Overall, kharif crops have been sown in around 82.34 million hectares of land, which is just around 2.16 per cent less than the same period last year. The uptick in overall acreage has been led by pulses, cotton and oilseeds.

Meanwhile, in case of paddy, the data showed that in West Bengal paddy acreage till July 29, is around 1.06 million hectares less than last year, in Uttar Pradesh it is 0.70 million hectares, in Jharkhand and Bihar over 0.50 million hectares and in Telangana it is around 0.40 million hectares lower than last year.

Rahul Chauhan, commodity analyst at iGrain India, said rice markets have improved as rainfall in eastern India has seen a shortfall while globally there is a shortage of all grains, including rice.

The only saving grace is that unlike wheat, rice stocks in the central pool are much higher than required.

As on July 1, 2022, rice stocks in the central pool are almost 134 per cent more than the buffer and strategic stocks requirement. On July 1, 2022, rice stocks in the central pool were estimated to be around 31.5 million tonnes, much higher than the requirement of 13.5 million tonnes.

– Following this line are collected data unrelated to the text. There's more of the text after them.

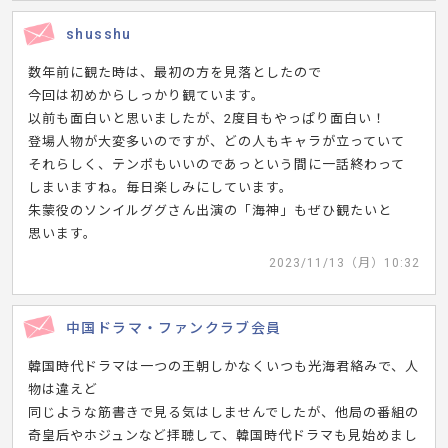
shusshu
数年前に観た時は、最初の方を見落としたので
今回は初めからしっかり観ています。
以前も面白いと思いましたが、2度目もやっぱり面白い！
登場人物が大変多いのですが、どの人もキャラが立っていて
それらしく、テンポもいいのであっという間に一話終わって
しまいますね。毎日楽しみにしています。
朱蒙役のソンイルググさん出演の「海神」もぜひ観たいと
思います。
2023/11/13（月）10:32
中国ドラマ・ファンクラブ会員
韓国時代ドラマは一つの王朝しかなくいつも光海君絡みで、人
物は違えど
同じような筋書きで見る気はしませんでしたが、他局の番組の
奇皇后やホジュンなど拝聴して、韓国時代ドラマも見始めまし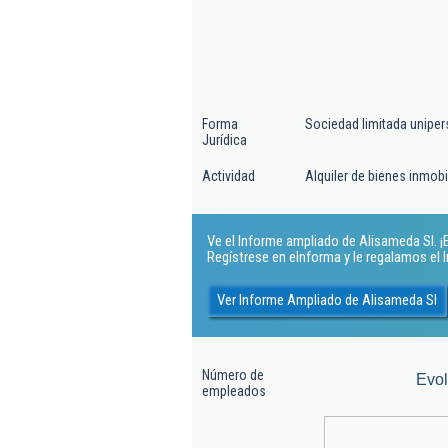
Forma
Sociedad limitada uniper
Jurídica
Actividad
Alquiler de bienes inmobi
Ve el Informe ampliado de Alisameda Sl. ¡E
Regístrese en eInforma y le regalamos el
Ver Informe Ampliado de Alisameda Sl
Número de
Evo
empleados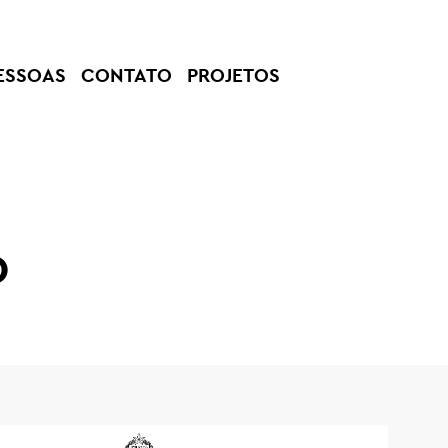
ESSOAS
CONTATO
PROJETOS
o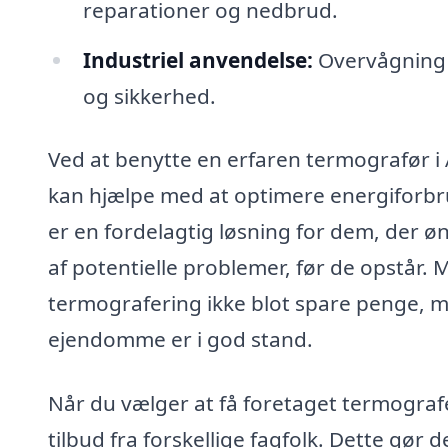
reparationer og nedbrud.
Industriel anvendelse:
Overvågning a
og sikkerhed.
Ved at benytte en erfaren termografør i
kan hjælpe med at optimere energiforbr
er en fordelagtig løsning for dem, der øn
af potentielle problemer, før de opstår.
termografering ikke blot spare penge, m
ejendomme er i god stand.
Når du vælger at få foretaget termografe
tilbud fra forskellige fagfolk. Dette gø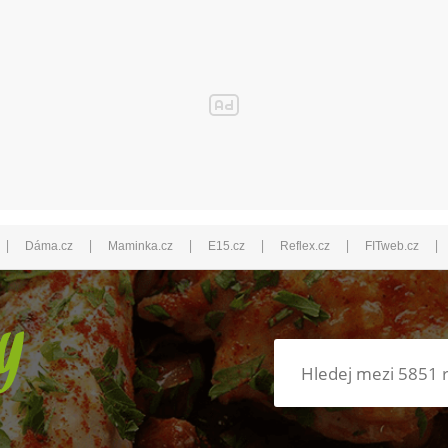
|
|
|
|
|
|
Dáma.cz
Maminka.cz
E15.cz
Reflex.cz
FITweb.cz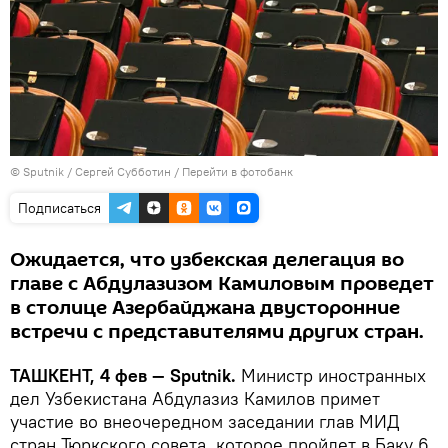
© Sputnik / Сергей Субботин
/
Перейти в фотобанк
Подписаться
Ожидается, что узбекская делегация во
главе с Абдулазизом Камиловым проведет
в столице Азербайджана двусторонние
встречи с представителями других стран.
ТАШКЕНТ, 4 фев — Sputnik.
Министр иностранных
дел Узбекистана Абдулазиз Камилов примет
участие во внеочередном заседании глав МИД
стран Тюркского совета, которое пройдет в Баку 6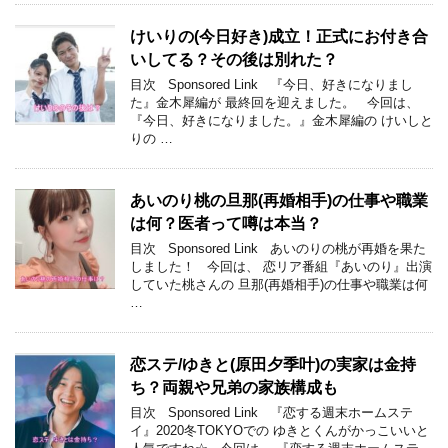
けいりの(今日好き)成立！正式にお付き合
いしてる？その後は別れた？
目次 Sponsored Link 『今日、好きになりまし
た』金木犀編が 最終回を迎えました。 今回は、
『今日、好きになりました。』金木犀編の けいしと
りの …
あいのり桃の旦那(再婚相手)の仕事や職業
は何？医者って噂は本当？
目次 Sponsored Link あいのりの桃が再婚を果た
しました！ 今回は、 恋リア番組『あいのり』出演
していた桃さんの 旦那(再婚相手)の仕事や職業は何
…
恋ステ/ゆきと(原田夕季叶)の実家は金持
ち？両親や兄弟の家族構成も
目次 Sponsored Link 『恋する週末ホームステ
イ』2020冬TOKYOでの ゆきとくんがかっこいいと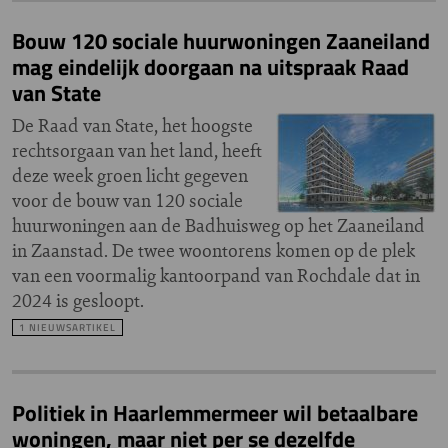
Bouw 120 sociale huurwoningen Zaaneiland
mag eindelijk doorgaan na uitspraak Raad
van State
De Raad van State, het hoogste
rechtsorgaan van het land, heeft
deze week groen licht gegeven
voor de bouw van 120 sociale
huurwoningen aan de Badhuisweg op het Zaaneiland
in Zaanstad. De twee woontorens komen op de plek
van een voormalig kantoorpand van Rochdale dat in
2024 is gesloopt.
1 NIEUWSARTIKEL
Politiek in Haarlemmermeer wil betaalbare
woningen, maar niet per se dezelfde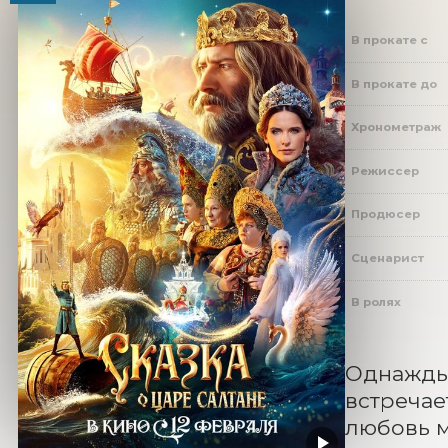
В прокате с
В прокате до
Хронометраж
Режиссер
Продюсер
Сценарист
В ролях
Однажды 
встречае
любовь м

These rice stocks do not include about 23.15 million tonnes of unmilled paddy with the millers. This as and when it gets added on to the central pool stocks will mean another 15.51 million tonnes of rice for PDS and other operations of the government.

The stocks of unmilled paddy estimated about 23.15 million tonnes as on July 1 this year, is the highest since 2015, the official data showed.

Sowing of kharif crops as on July 29, 2022 (in million hectares)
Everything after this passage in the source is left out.